Scottish Daily Mail

NO ONE SHOULD SUFFER LIKE ME

- by JULIE BINDEL n justicefor­women.org.uk

After nine years behind bars for killing her abusive husband, SALLY CHALLEN finally walked back into the arms of her family. But remarkably, far from leaving prison behind, she’s going back — to help other victims like her

PAINTED as a vengeful, jealous wife in court, Sally Challen spent nine years in prison for murdering her husband Richard after she bludgeoned him to death with a hammer. But in 2015, a change in the law meant coercive control finally became an offence. And in a landmark case which gripped Britain, Sally’s legal team argued that she was incapable of making a cold-blooded, premeditat­ed decision to kill Richard, as all reasoning had been destroyed by the years of psychologi­cal abuse and controllin­g behaviour she’d suffered. Finally, earlier this year, her charge was reduced to manslaught­er and Sally was released from prison. Today, in the last of our compelling interviews, she describes how she has been rebuilding her life and why she’ll be campaignin­g to help other abused women.

WHILE Sally Challen has blanked out much of her early time behind bars, the day she walked free is one that neither she nor her sons will ever forget.

When she was granted bail on April 5 this year, two months after her original conviction for the murder of her husband Richard was quashed, David and James came straight to Bronzefiel­d Prison in Surrey to pick her up.

‘It was like a scene from a film, with the released prisoner walking down a long corridor,’ remembers David, 32. ‘Mum said she heard afterwards that all the prisoners had their faces pressed to the windows to see.’

The family drove to 36-year-old James and his partner Jen’s house, where Sally would stay — a free woman for the first time in nearly a decade. On the long drive, Sally rang everyone she could think of to say: ‘Guess where I am? I’m on the M25!’

Once there, Sally found her new freedom hard to get used to after so many years and months of captivity. ‘It was weird that I could walk out of their door into the garden; that I didn’t have to wait for a door to be unlocked. I could open a door, I could leave my door open at night if I wanted to.
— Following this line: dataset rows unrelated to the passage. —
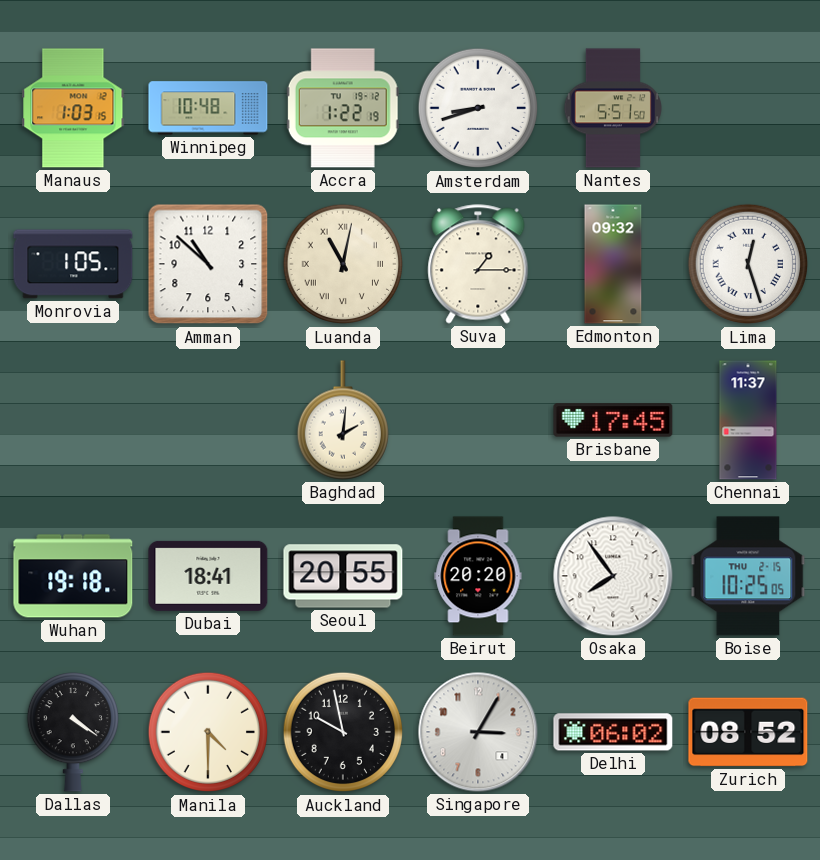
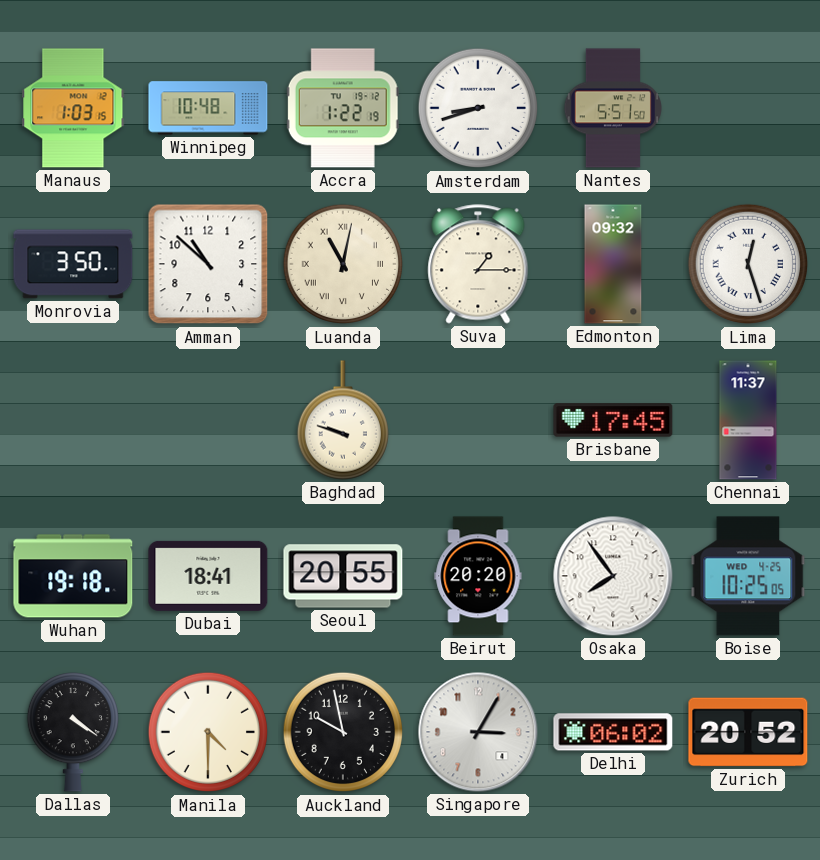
Monrovia: 1:05 -> 3:50
Baghdad: 2:01 -> 9:48
Boise date: THU 2-15 -> WED 4-25
Zurich: 08:52 -> 20:52
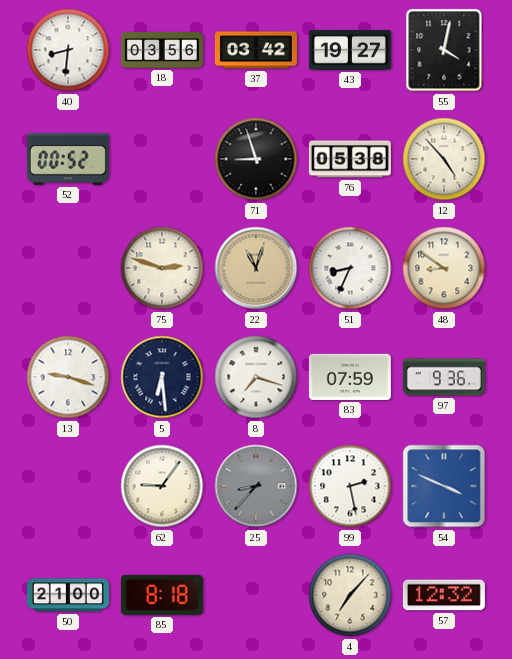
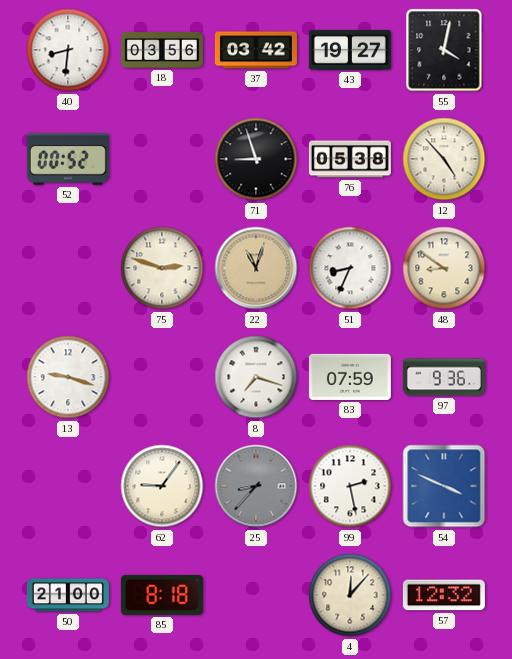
5: 6:29 -> none
4: 7:07 -> 12:07
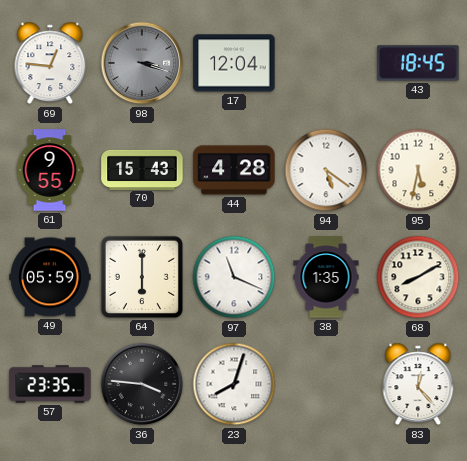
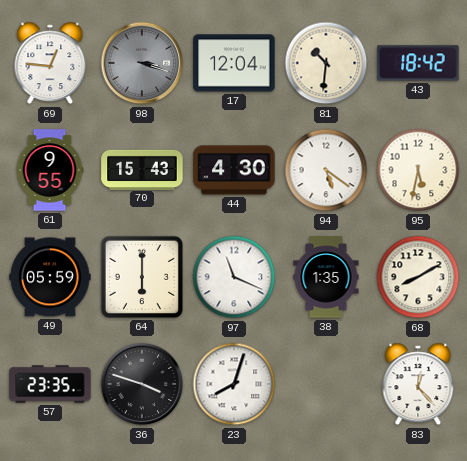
81: none -> 10:31
43: 18:45 -> 18:42
44: 4:28 -> 4:30
36: 3:46 -> 3:48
I could open a window.’

That night, Sally enjoyed her first meal at liberty: an Indian takeaway, something she had hankered after. ‘My sons remember me saying “mmmm” with every mouthful,’ she laughs.

Before bed, Sally stepped into a luxurious, roomy shower in a proper tiled bathroom, filled with luxurious toiletries.

Buzzing from the extraordin­ary day, it was late before everyone went to bed. After so long crammed into a tiny, narrow single bed, now she had an enormous king-size all to herself. ‘It was colossal. It was absolute luxury. It was soft and I had loads of pillows and they were so soft. And, oh, the feel of sheets!’

In the first two instalment­s of her astonishin­g story, Sally told the Mail how she was raped, abused, insulted, humiliated and psychologi­cally tortured for more than 30 years by Richard, the car dealer whom she still calls ‘the love of my life’.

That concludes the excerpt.